To support manual labeling, it is common to provide a user interface for labelers to (1) provide labeling instructions, (2) show a data point, and (3) enter the label. In this user interface, depending on the task, labelers could select a value from a list of options, enter text, draw bounding boxes on images, or many others. Machine-learned models can be used to propose labels that the human labelers then confirm or refine, though user interfaces need to be designed carefully to avoid labelers simply confirming all suggestions. To assure the quality of the labels, a system will often ask multiple labelers to label a data point and assign the label only when it is confident that labelers agree. It may also use statistics to identify the reliability of individual labelers. If labelers often disagree, this could be a sign that the task is hard or that the instructions provided are unclear. For all these tasks, commercial and open source infrastructure exists upon which a labeling interface and process can be built, such as Label Studio.

A screenshot of a web interface showing text, where some parts of the text are highlighted as labels for the text. — Screenshot from the Label Studio interface for labeling different named entities in text documents.
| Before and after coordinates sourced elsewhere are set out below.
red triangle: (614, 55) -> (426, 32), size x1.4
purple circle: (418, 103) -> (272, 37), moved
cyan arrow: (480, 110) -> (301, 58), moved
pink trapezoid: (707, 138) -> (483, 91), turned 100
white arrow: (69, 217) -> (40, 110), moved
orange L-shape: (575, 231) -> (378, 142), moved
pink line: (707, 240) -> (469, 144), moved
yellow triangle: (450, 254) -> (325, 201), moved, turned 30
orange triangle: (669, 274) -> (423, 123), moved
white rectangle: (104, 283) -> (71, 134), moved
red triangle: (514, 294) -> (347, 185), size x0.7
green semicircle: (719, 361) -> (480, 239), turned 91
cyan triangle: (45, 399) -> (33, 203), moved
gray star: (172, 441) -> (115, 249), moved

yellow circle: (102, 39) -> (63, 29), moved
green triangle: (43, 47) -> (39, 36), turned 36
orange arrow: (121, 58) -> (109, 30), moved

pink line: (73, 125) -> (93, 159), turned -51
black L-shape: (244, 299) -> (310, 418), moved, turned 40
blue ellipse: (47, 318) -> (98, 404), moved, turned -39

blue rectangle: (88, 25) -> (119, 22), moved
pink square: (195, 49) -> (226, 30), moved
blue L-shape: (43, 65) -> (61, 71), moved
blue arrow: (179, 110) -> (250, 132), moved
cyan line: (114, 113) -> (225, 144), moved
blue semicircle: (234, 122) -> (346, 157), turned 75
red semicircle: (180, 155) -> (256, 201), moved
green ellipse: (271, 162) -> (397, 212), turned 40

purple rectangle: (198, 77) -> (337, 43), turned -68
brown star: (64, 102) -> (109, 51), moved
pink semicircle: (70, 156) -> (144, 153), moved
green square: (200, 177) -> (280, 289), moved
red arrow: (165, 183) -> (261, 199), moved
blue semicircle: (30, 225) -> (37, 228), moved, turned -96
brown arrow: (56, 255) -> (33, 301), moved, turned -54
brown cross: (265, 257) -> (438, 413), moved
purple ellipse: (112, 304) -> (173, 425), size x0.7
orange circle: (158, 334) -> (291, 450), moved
Programmatic labeling is an emerging paradigm in which labeling is largely automated in the context of weakly supervised learning. In a nutshell, weak supervision is the idea to merge partial and often low-confidence labels about data from multiple sources to automatically assign labels to large amounts of data. Sources can include manual labels and labels produced by other models, but most commonly sources are labeling functions that were written as code based on domain expertise to provide partial labels for some of the data. For example, when labeling training data for a sentiment analysis model, a domain expert might write several small labeling functions to indicate that text with certain keywords is most likely negative. Each source is expected to make mistakes, but a weakly-supervised learning system, such as Snorkel, will statistically identify which source is more reliable and will merge labels from different sources accordingly. Overall, produced labels may be lower quality than those provided by experts, but much cheaper. Once the system is set up and the labeling functions are written, labels can be produced for very large amounts of data at marginal cost. Experience has shown that, for many tasks, more data with lower-quality labels is better than less data with high-quality labels. Weak supervision shifts effort from a repetitive manual labeling process to an investment into domain experts and engineers writing code for automated labeling at scale.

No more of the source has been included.